When intrauterine development is disrupted, there are two forms:

  • symmetrical, which is characterized by a delay in the growth and weight of the fetus at the same time. This form is rare at 28 weeks.
  • the asymmetrical form occurs when the child’s body length corresponds to the term, but there is a weight deficit that develops against the background of uteroplacental disorders or severe extragenital (non-gynecological) pathology of the pregnant woman. Most often occurs at the end of the second and during the third trimester.

Bone dysplasia

Among bone anomalies, the most common are hypoplasia and polydactyly. To diagnose hypoplasia and aplasia of limb bones, it is important to take measurements on both sides and during each ultrasound examination. Polydactyly can occur on the upper and lower extremities, or it can be combined. When diagnosing this pathology, amniocentesis is recommended to exclude chromosomal abnormalities, since extra fingers are often one of the symptoms of disorders at the gene level.

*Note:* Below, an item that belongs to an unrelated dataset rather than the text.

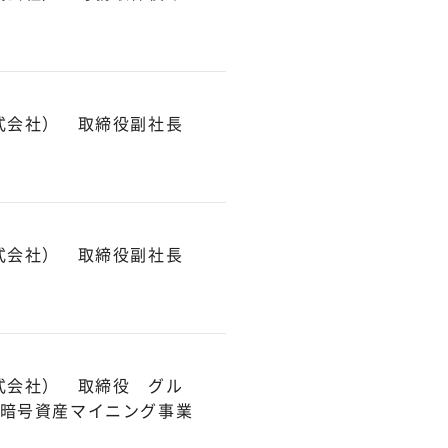
式会社） 取締役副社長
式会社） 取締役副社長
式会社） 取締役 グル
暗号資産マイニング事業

Pathology of internal organs

In the diagnosis of most defects, ultrasound examination at 28 weeks is of auxiliary value. By this period of pregnancy, two screening studies have already been carried out, during which the main pathology is revealed. Even anomalies detected for the first time at this stage do not affect the management of pregnancy, but can only be reflected in the postpartum management of the child.

In case of previously identified pathology, diagnosis at this time is only a confirmatory stage.

For decades, ultrasound has been helping in prenatal diagnosis and pregnancy management. During this time, principles and criteria were formed, as well as optimal scanning times. Therefore, it is necessary to visit a doctor within the prescribed period to obtain the most accurate information in a timely manner. Week 28. Diagnostics at 28 weeks is only of an auxiliary nature and should be carried out in rare cases if there are individual indications.